Le choix d’un opérateur par la Commission Électorale Indépendante (CENI), ne fait toujours pas l’unanimité dans les rangs de l’opposition. A l’Union des forces démocratiques de Guinée (UFDG), les responsables sont longuement revenus sur cette question, lors de leur assemblée générale hebdomadaire, tenue ce samedi 15 juin au siège du parti.

Pour ces responsables, l’heure n’est pas au rendez-vous d’obéir à cet ordre “orchestré” par Me Salifou KEBE, président de la CENI. Aux yeux de certains comme l’honorable Cellou Baldé, commissaire issu de l’opposition au niveau de cette CENI, cette procédure a été piégée par un manque de volonté politique du gouvernement en place.

« L’objectif était de dénoncer la procédure d’appel d’offres pour le recrutement d’un opérateur qui doit s’en charger de la révision du fichier, pour également dénoncer l’opacité dans laquelle la CENI s’est permise afin de lancer cet appel et conclure le reste des étapes clées du processus électoral. Malgré le manque de volonté du gouvernement et de la mouvance présidentielle, avec la détermination qui était la nôtre en tant que UFDG, nous sommes parvenus à faire cet audit là entre le mois de juin et septembre 2018 par un comité d’experts composés des Nations unies, l’Union européenne et de l’OIF», a rappelé le député.
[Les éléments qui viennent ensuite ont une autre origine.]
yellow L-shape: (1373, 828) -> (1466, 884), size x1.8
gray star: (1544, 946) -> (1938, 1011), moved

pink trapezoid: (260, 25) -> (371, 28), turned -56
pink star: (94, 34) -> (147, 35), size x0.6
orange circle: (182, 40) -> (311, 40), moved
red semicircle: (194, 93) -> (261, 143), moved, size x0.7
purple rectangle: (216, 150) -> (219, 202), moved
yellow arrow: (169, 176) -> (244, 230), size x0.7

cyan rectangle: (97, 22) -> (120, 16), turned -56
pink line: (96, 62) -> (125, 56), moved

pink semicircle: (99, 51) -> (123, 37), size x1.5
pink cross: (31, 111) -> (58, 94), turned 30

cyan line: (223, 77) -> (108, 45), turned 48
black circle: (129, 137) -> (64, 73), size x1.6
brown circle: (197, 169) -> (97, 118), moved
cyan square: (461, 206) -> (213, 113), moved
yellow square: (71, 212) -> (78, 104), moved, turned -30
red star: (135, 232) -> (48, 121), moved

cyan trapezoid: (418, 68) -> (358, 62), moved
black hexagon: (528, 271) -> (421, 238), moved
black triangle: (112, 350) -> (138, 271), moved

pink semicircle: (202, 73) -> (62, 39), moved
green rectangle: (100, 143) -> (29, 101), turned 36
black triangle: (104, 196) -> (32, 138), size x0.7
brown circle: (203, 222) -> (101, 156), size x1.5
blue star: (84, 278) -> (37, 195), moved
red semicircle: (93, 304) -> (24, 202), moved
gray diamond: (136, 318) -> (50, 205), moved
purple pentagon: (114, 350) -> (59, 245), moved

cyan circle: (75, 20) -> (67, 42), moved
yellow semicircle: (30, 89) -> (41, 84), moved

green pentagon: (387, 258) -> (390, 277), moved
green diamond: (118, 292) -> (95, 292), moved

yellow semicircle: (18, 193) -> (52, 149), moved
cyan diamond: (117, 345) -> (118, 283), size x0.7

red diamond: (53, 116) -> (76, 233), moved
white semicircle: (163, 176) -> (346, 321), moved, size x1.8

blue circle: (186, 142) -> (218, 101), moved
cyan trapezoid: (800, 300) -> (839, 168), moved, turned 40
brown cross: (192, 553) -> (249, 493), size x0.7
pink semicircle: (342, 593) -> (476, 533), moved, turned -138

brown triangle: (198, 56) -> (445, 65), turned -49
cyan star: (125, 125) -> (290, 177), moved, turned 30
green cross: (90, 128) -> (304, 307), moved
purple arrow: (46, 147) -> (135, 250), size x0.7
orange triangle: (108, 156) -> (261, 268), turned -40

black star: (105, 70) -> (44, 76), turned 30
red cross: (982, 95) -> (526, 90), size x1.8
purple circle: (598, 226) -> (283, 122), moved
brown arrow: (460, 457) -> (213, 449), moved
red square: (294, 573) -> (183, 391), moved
Poursuivant, il a fait savoir que deux recommandations fortes sont à mettre en œuvre à cours terme, ceci avant les élections législatives.

«C’est le fait de demander, vu le nombre important de doublons d’électeurs sans données biométriques, que leur retour devant la commission administrative de révision de la liste électorale s’impose afin qu’ils soient maintenu dans la base des données en venant soit pour compléter ou confirmer leurs données alphanumériques ou biométriques. La 2ème, c’est de faire en sorte que dorénavant, toutes les formulaires, pièces justificatives qui serviraient à identifier un électeur, soient numérisées et rattachées aux données biométriques pour une question de transparence», a-t-il fait savoir.

Cette question sur la révision du fichier électoral guinéen, continue de diviser les acteurs politiques (opposition et mouvance).

Pourtant, une issue favorable devrait être trouvée déjà, qui pouvait permettre à la Guinée d’aller aux élections apaisées, libres et transparentes.